DATA FOR PROCESSING START
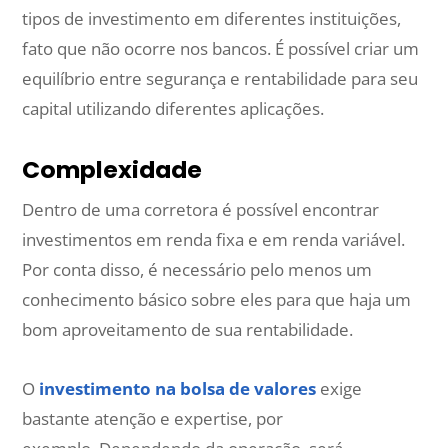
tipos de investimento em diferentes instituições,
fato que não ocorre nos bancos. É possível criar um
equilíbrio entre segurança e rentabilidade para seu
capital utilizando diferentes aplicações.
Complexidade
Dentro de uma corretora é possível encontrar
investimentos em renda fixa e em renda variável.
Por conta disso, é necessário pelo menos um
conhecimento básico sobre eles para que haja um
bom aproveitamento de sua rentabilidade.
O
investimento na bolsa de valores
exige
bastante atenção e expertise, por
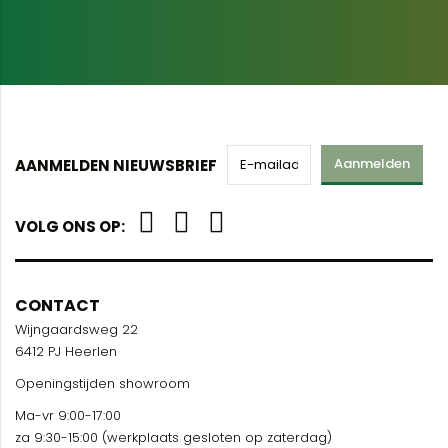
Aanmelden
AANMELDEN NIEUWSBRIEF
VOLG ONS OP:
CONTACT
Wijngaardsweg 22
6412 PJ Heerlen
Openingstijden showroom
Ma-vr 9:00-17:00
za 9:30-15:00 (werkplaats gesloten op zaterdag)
DATA FOR PROCESSING END
DATA FOR PROCESSING START
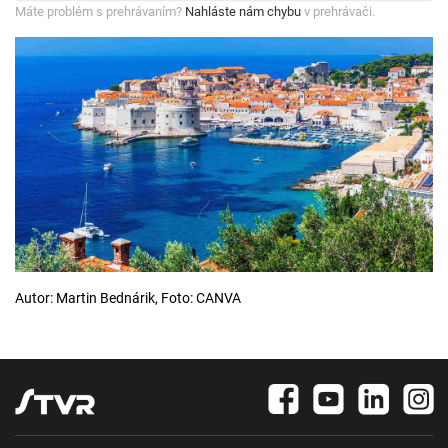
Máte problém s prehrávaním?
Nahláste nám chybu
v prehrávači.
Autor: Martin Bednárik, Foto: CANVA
DATA FOR PROCESSING END
» REQUIRED WORK: Begin with the line that has "tipos de investimento" in the listing above and end after the line that has "Dentro de uma corretora é possível encontrar"; output those lines exactly.

» THE COMPLETED TASK:
tipos de investimento em diferentes instituições,
fato que não ocorre nos bancos. É possível criar um
equilíbrio entre segurança e rentabilidade para seu
capital utilizando diferentes aplicações.
Complexidade
Dentro de uma corretora é possível encontrar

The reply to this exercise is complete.